Wer braucht Ohrhörer mit Touchscreen-Case?

  01 Juni 2023    Gelesen: 671
  Wer braucht Ohrhörer mit Touchscreen-Case?

Die Poly Voyager Free 60+ UC sind keine normalen kabellosen Ohrhörer, sie haben eine Ladebox mit Touchscreen und Bluetooth-Sender und sind sehr teuer. ntv.de hat ausprobiert, was das bringt und ob die Stöpsel für mehr als 300 Euro auch außergewöhnlich gut klingen.

Poly ist nicht irgendein neuer Kopfhörer-Hersteller, der auch noch ein Stück vom wachsenden Ohrhörer-Kuchen abhaben möchte. Das Unternehmen ging aus der Fusion des Headset-Pioniers Plantronic mit Polycom hervor und wurde im vergangenen Jahr vom Hightech-Konzern HP übernommen. Schon deshalb sind die Poly Voyager Free 60+ UC ein spannendes neues Produkt. Besonders macht die kabellosen Ohrhörer aber eine Ladebox mit integriertem Touchscreen und Bluetooth-Sender. ntv.de hat die mit fast 320 Euro auch außergewöhnlich teuren In-Ears ausprobiert.

Für reisende Geschäftsleute

Wenn man das Ladecase aus der vorbildlich minimalen Kartonverpackung holt, fällt sofort dessen Größe auf. Obwohl es nur 80 Gramm wiegt, möchte man es mit 54,5 x 72 x 33,1 Millimetern nicht in die Hosentasche stecken. Damit ist sofort klar, dass die Poly Voyager Free 60+ nicht in erster Linie für die Freizeit gedacht sind, sondern vor allem für Menschen, die beruflich viel unterwegs sind. Da sie sowieso immer Handgepäck dabei haben, spielt die Größe der Box kaum eine Rolle.

Poly geht vermutlich davon aus, dass das Case im Büro oder auf der Reise eher auf Schreib- oder Klapptischen steht, als sich in der Tasche zu verstecken. Ansonsten wäre der Touchscreen auf dem Deckel sinnlos.

Touchscreen mit vielen Optionen

Man aktiviert das Display entweder über einen Knopf neben dem USB-C-Eingang der Box oder indem man es antippt. Damit es keine Fehleingaben in der Tasche gibt, muss man den Bildschirm dann aber dreimal berühren, um ihn zu entsperren. Mit der Taste fällt dieser Schritt weg.

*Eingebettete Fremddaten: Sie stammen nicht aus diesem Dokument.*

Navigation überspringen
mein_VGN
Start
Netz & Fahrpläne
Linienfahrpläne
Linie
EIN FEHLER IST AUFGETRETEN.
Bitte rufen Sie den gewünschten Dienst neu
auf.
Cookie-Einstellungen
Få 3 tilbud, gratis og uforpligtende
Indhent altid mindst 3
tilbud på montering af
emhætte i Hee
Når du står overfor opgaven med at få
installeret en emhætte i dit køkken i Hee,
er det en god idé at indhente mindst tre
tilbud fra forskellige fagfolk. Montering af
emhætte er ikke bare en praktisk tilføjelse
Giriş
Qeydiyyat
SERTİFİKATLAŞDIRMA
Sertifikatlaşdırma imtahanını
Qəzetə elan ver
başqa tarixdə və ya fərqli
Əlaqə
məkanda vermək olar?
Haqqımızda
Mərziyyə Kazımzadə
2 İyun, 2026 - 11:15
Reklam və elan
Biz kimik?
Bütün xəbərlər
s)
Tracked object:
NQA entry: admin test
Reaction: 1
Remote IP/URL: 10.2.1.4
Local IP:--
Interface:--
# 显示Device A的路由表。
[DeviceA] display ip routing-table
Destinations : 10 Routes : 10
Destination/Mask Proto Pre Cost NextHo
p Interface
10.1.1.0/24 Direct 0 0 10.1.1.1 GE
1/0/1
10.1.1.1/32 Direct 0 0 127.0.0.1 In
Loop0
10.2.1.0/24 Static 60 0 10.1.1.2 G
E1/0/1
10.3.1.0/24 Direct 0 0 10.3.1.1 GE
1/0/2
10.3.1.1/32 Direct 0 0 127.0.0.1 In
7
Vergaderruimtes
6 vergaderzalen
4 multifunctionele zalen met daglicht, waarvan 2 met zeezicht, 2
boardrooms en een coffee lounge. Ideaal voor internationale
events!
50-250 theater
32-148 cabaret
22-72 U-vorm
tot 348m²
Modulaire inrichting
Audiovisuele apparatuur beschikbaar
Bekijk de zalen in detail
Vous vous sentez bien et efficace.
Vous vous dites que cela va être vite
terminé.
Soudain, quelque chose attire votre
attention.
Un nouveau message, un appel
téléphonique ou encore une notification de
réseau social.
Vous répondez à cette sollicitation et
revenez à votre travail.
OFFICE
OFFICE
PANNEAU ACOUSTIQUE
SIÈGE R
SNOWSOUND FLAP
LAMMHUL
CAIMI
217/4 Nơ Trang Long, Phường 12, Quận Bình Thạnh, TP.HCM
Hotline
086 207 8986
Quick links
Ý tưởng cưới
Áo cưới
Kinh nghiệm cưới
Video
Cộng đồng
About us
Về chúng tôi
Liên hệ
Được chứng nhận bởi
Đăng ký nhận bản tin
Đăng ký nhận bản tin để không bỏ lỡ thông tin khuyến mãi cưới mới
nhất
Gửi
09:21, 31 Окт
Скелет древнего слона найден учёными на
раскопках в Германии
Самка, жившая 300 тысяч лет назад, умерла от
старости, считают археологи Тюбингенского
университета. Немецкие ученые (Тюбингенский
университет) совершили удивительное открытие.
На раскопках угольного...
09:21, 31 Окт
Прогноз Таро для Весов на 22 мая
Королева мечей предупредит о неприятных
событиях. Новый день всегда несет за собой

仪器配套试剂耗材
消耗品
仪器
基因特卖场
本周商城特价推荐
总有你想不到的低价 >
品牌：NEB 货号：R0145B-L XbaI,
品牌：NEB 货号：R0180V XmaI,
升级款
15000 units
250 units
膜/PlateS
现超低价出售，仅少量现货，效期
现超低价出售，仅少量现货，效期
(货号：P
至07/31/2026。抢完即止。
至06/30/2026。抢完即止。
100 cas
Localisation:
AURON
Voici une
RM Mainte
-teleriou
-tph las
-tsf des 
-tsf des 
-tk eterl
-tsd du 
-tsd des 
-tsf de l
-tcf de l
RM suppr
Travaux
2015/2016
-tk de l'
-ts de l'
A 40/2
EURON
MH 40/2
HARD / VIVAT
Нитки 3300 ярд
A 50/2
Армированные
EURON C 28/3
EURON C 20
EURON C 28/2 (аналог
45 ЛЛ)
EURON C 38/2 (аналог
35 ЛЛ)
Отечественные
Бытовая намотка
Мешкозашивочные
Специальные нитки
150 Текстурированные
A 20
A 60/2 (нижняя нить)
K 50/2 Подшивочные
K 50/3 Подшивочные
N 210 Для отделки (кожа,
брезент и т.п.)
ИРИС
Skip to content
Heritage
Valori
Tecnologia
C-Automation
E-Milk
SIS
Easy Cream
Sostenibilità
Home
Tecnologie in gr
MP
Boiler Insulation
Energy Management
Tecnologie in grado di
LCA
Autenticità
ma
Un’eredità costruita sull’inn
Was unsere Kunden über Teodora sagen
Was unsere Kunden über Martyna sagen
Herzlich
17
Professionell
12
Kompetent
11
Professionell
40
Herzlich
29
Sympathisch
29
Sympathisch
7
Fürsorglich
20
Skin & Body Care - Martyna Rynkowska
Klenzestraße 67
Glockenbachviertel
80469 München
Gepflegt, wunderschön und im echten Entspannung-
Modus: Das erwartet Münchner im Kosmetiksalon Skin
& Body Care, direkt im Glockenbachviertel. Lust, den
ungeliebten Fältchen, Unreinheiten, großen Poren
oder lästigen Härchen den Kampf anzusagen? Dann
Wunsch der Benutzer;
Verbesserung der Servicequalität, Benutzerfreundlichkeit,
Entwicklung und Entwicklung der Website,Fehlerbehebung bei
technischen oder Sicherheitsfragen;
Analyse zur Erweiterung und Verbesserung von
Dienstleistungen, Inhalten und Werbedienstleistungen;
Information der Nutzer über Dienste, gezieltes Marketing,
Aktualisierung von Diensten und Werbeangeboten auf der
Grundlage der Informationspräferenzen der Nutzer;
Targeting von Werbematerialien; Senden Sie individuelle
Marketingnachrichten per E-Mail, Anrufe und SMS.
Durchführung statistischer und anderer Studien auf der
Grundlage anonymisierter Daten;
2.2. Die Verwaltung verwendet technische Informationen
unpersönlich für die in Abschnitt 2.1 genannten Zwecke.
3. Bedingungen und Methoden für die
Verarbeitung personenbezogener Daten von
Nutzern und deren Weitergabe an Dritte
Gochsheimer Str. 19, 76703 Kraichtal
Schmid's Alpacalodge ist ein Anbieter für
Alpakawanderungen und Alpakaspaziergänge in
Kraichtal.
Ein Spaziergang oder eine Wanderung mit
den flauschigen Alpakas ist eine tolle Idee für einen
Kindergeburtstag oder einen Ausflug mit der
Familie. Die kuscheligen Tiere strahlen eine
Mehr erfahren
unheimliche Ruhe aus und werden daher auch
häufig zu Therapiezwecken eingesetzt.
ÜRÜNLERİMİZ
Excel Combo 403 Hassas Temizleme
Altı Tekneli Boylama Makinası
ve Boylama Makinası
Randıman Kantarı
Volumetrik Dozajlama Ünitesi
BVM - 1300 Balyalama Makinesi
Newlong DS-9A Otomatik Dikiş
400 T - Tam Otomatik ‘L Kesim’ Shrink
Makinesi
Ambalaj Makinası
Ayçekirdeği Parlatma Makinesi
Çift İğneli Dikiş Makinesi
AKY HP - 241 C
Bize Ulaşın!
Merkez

Man sieht dann zunächst den Ladestand von Case und Ohrhörern, soweit sie sich darin befinden. Schließt man das Info-Fenster, kommt man zum Menü mit verschiedenen Optionen. Man kann die Wiedergabe über den Touchscreen regeln, die Lautstärke einstellen, Transparenz-Modus und aktive Geräuschunterdrückung auswählen, zwischen zwei verbundenen Geräten wechseln oder den QR-Code aufrufen, über den sich die zugehörige App installieren lässt.

Ladecase als Bluetooth-Sender

Es gibt auch ein Bluetooth-Symbol, um Geräte zu koppeln. Man hat hier außerdem zusätzlich die Möglichkeit, den Bluetooth-Transmitter zu aktivieren. Er dient dazu, die Ohrhörer mit Geräten zu nutzen, die keinen Bluetooth-Kontakt herstellen können. So kann man die Voyager Free 60+ beispielsweise mit herkömmlichen Unterhaltungssystemen im Flugzeug verbinden. Dafür nötige Kabel gehören zum Lieferumfang.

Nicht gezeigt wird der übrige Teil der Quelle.